● **WORK TO COMPLETE**:
Determine how many lines in the records include "move". Write the number and nothing more.

(Extracted data entries)
==*==

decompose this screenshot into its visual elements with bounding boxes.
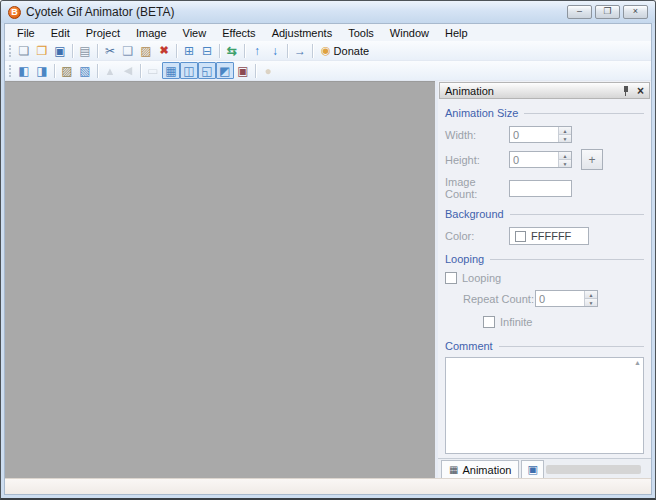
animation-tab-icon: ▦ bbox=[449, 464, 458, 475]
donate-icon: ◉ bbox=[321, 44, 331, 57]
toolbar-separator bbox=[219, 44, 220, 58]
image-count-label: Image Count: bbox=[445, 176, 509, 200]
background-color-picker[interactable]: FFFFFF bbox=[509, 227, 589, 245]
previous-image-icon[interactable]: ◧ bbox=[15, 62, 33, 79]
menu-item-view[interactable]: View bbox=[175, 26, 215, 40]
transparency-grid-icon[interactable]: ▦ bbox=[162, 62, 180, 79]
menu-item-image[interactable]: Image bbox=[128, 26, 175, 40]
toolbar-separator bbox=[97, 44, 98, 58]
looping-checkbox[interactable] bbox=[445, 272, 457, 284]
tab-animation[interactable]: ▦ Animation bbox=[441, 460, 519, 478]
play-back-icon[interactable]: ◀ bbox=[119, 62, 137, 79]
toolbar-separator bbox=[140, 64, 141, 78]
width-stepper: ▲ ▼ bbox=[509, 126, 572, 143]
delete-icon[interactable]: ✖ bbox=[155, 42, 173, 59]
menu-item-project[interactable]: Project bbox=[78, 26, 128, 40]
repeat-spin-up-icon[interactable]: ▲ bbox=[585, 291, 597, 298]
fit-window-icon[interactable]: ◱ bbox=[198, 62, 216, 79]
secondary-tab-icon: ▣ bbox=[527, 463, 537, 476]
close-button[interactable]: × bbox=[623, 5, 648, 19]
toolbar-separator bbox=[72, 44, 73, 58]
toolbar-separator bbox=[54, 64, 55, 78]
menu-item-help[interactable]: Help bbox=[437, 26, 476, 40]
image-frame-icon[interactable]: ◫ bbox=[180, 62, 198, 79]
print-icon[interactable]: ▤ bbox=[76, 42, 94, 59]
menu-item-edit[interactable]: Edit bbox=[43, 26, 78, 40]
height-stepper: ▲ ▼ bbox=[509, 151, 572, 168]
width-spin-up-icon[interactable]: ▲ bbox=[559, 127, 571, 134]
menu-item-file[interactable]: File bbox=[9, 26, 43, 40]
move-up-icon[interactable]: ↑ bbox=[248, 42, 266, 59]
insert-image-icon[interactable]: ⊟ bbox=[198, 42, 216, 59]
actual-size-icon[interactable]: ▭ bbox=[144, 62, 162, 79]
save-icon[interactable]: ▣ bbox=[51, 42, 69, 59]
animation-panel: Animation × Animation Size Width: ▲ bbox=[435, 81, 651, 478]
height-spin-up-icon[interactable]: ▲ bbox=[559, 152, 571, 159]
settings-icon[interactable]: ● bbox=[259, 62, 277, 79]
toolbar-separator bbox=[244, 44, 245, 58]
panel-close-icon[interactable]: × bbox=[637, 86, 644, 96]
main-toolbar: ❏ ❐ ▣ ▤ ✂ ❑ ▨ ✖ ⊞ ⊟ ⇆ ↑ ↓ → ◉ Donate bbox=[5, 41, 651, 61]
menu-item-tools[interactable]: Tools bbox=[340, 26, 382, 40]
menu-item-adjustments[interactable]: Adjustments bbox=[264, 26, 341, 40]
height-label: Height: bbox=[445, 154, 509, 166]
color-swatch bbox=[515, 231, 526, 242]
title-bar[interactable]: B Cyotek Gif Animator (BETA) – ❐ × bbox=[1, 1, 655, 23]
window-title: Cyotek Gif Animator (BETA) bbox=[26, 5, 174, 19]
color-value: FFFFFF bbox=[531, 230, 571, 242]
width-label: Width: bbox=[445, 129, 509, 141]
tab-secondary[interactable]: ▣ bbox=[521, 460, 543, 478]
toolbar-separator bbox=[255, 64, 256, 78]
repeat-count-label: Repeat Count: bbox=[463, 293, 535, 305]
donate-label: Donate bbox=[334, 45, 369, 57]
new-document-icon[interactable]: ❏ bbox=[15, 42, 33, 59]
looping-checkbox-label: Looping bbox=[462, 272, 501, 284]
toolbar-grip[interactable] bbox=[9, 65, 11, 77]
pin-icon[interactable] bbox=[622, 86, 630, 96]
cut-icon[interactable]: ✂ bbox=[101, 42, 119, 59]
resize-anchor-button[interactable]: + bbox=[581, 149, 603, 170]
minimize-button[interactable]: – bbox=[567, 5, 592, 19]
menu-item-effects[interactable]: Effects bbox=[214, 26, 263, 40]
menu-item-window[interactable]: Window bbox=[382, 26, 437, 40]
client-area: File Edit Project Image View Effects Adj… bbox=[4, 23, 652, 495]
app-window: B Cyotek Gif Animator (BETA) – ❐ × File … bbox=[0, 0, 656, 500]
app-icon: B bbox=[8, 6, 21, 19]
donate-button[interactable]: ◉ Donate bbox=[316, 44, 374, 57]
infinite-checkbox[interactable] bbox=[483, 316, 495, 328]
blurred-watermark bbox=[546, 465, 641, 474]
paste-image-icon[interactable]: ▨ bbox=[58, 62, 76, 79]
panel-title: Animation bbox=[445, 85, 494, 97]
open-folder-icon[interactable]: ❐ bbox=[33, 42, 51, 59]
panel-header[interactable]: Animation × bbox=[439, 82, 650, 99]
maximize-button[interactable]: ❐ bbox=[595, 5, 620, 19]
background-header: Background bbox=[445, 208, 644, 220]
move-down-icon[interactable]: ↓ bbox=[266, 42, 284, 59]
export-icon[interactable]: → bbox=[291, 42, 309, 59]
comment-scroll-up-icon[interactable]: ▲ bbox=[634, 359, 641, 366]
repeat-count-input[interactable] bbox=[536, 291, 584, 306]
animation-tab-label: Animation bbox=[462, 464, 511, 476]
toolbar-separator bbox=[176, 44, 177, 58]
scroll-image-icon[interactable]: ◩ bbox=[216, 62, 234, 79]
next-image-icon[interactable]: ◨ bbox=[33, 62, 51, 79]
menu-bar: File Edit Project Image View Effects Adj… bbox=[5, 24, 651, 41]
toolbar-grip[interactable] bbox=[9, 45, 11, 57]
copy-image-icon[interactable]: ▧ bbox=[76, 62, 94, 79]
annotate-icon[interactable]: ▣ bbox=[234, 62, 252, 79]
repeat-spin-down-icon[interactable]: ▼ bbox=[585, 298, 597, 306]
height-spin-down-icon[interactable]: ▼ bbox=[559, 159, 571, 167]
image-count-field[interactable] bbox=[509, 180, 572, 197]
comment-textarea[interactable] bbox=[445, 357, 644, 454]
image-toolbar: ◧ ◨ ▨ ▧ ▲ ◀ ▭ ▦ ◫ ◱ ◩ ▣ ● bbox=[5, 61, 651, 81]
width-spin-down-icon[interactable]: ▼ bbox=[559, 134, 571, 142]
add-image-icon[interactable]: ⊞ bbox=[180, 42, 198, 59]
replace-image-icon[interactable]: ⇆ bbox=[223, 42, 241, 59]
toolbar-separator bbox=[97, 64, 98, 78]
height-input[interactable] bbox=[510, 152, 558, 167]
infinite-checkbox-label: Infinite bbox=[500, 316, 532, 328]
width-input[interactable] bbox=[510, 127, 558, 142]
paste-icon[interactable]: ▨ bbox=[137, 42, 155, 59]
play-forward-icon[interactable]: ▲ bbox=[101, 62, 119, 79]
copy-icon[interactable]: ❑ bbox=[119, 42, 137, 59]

==*==

● **EXPECTED OUTPUT**:
2